The best place to start is in limited series, where HBO has a secret weapon tucked away in Michaela Coel’s searing “I May Destroy You.” Generally considered one of the best shows that 2020 had to offer, the stark examination of consent and trauma stayed with viewers long after the series, as all the most haunting art does. The subject matter might seem like a barrier to entry with awards body, but Coel is the kind of talent that groups should be falling over themselves to celebrate. The multi-hyphenate has already been roundly fêted on her home turf in the United Kingdom, winning the BAFTA Award for Best Female Comedy Performance in 2016 for her first series, “Chewing Gum,” and it’s reasonable and right that her success should finally the transatlantic leap.
That said, if voting bodies feel less bound by critical consensus, there’s always a chance that HBO scores in limited series with the less-acclaimed but considerably higher profile limited series “The Undoing.” Reuniting “Big Little Lies” collaborators David E. Kelley and Nicole Kidman, the series follows Grace Fraser (Kidman) as her seemingly perfect life spirals out of control after a mysterious death. Directed by Susanne Bier and co-starring Hugh Grant, the show falls short of greatness but scratches an itch for people longing to see Hollywood stars mired in soapy circumstances.

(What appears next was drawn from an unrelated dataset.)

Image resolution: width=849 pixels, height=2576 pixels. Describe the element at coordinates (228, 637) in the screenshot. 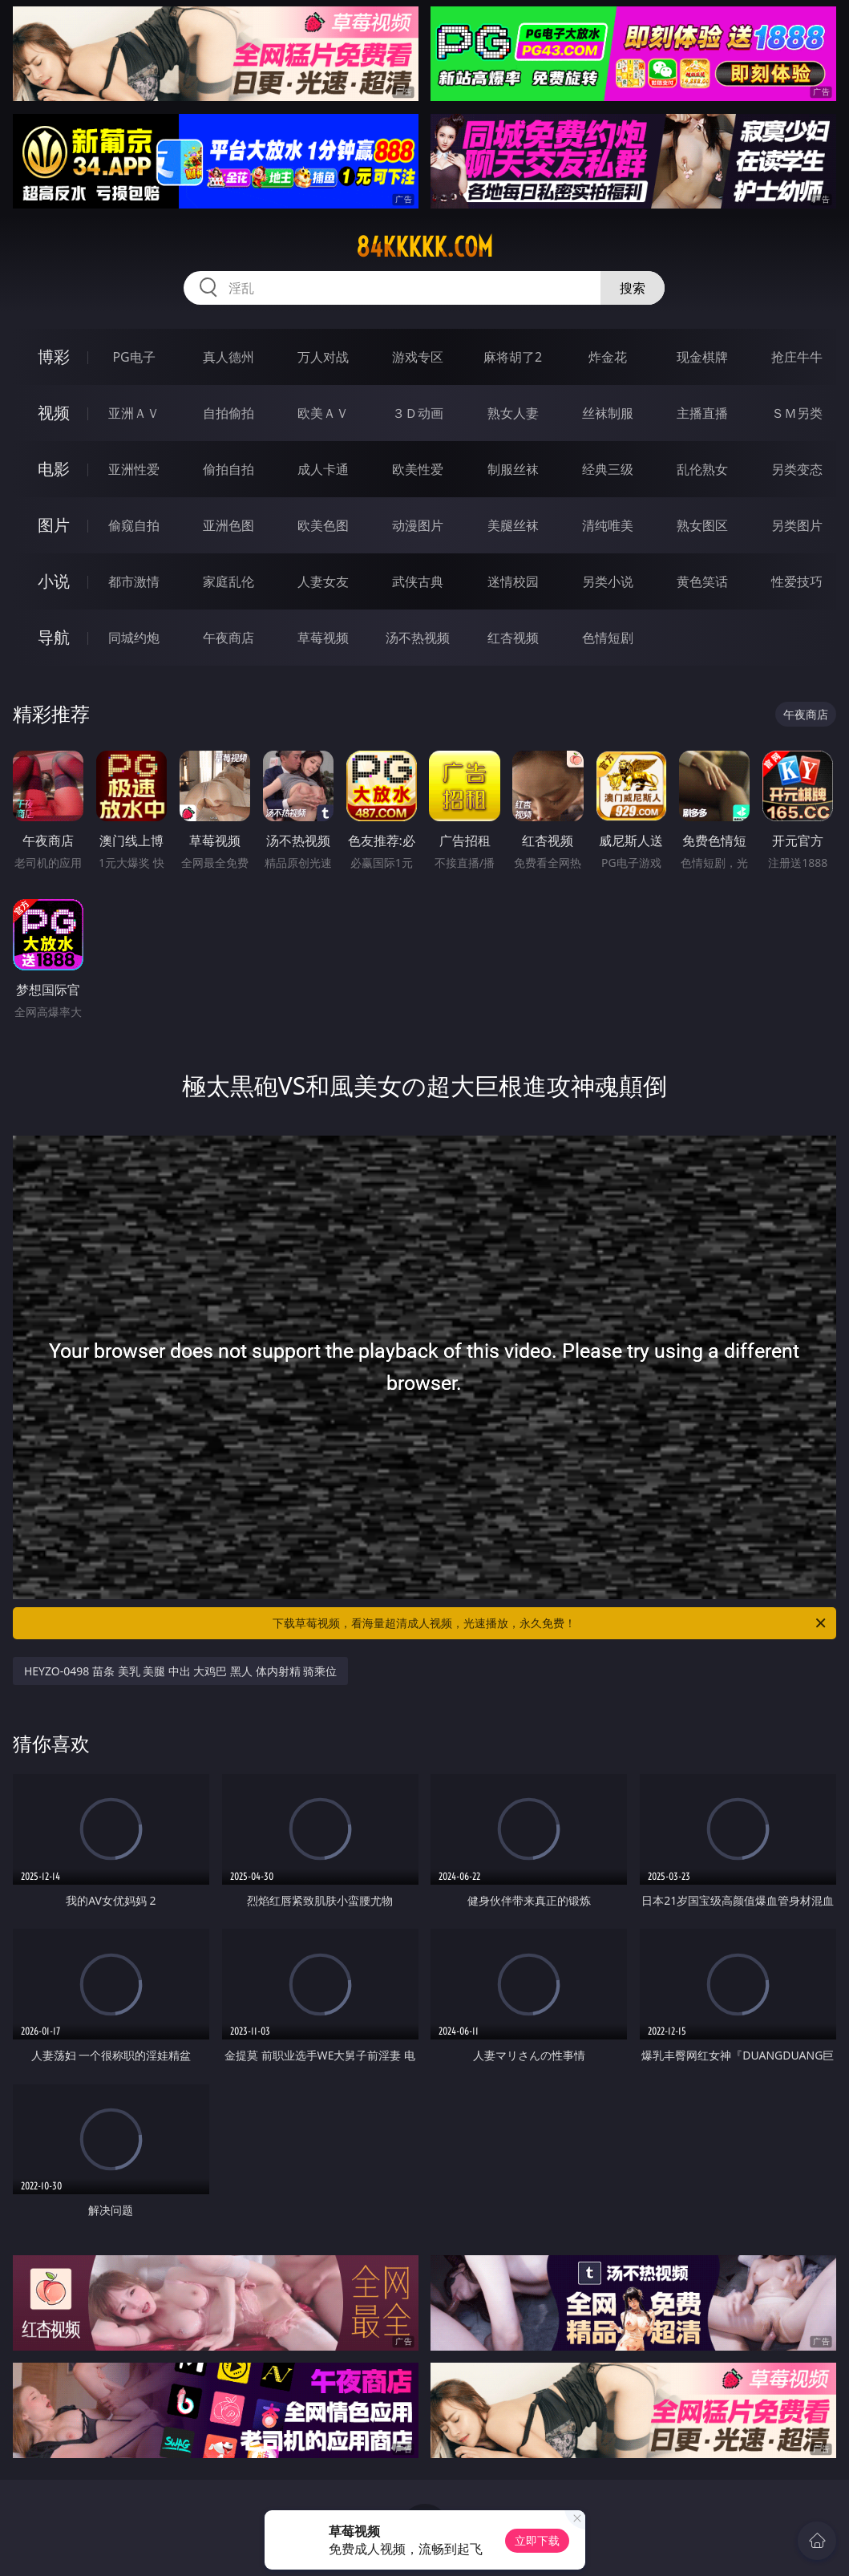

I see `午夜商店` at that location.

In last week’s column we talked a little about Hulu’s dearth of drama contenders, and HBO faces a similar quandary in comedy. “Curb Your Enthusiasm” and “Insecure” are always in the mix, but 2020 didn’t offer very many promising newcomers for the network to push.

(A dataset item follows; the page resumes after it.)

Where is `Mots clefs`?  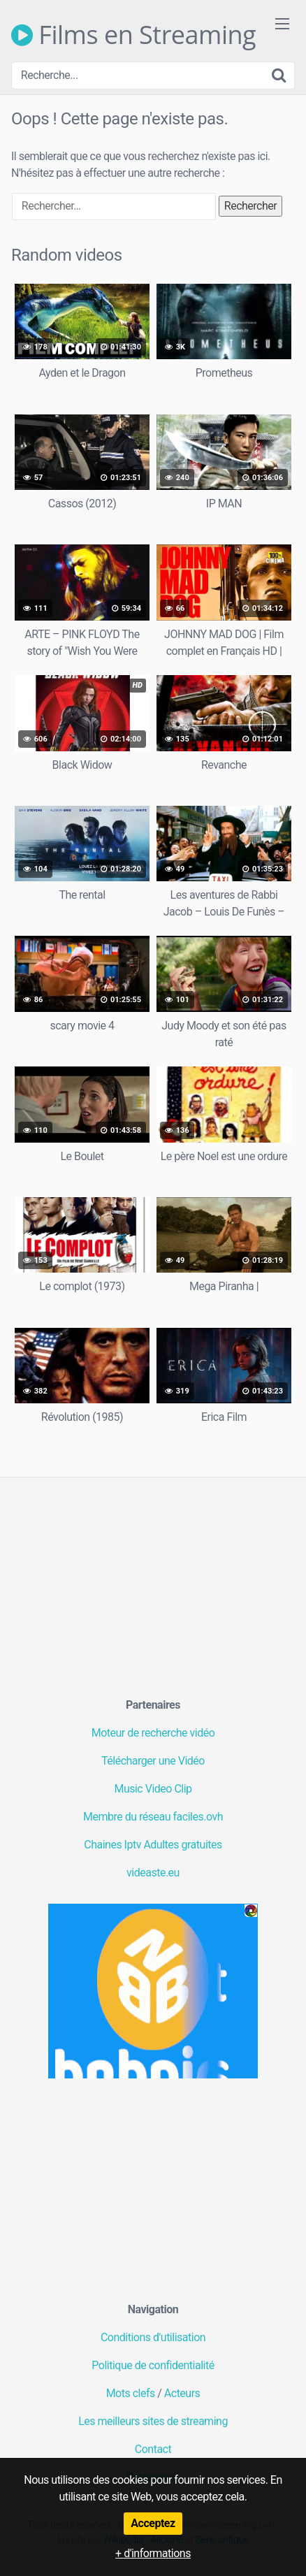 Mots clefs is located at coordinates (130, 2393).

Drama series, however, is another story.
HBO’s “Perry Mason” reboot, starring Matthew Rhys as the titular character, has already been renewed for a second season, a choice likely made on the back of solid reviews and strong ratings. It’s easy to get swept away by the lush visuals and note-perfect production design, suggesting that even if “Mason” can’t break through at the Golden Globes, it could definitely make some noise amidst the guild awards. Also, don’t completely count out a Rhys nomination at the Globes, where he was previously twice-nominated for “The Americans.”
All that considered, keep an eye on Misha Green’s “Lovecraft Country.” While not yet picked up for a second season, the series had strong reviews and even stronger ratings, nabbing 1.5 million viewers for the Season 1 finale last month. Focused on Atticus Freeman (Jonathan Majors), a young Black man traveling across a segregated America in the 1950s in search of his father, “Lovecraft” explores the horrors of racism and the terrors of Lovecraftian nightmare creatures, as well as the nightmarish reality of racism as Lovecraftian horrors. There’s certainly a lot to love within the series, assuming that voters aren’t stymied by the genre trappings of the show, which feels almost like the bizarro year of 2020 made manifest on TV.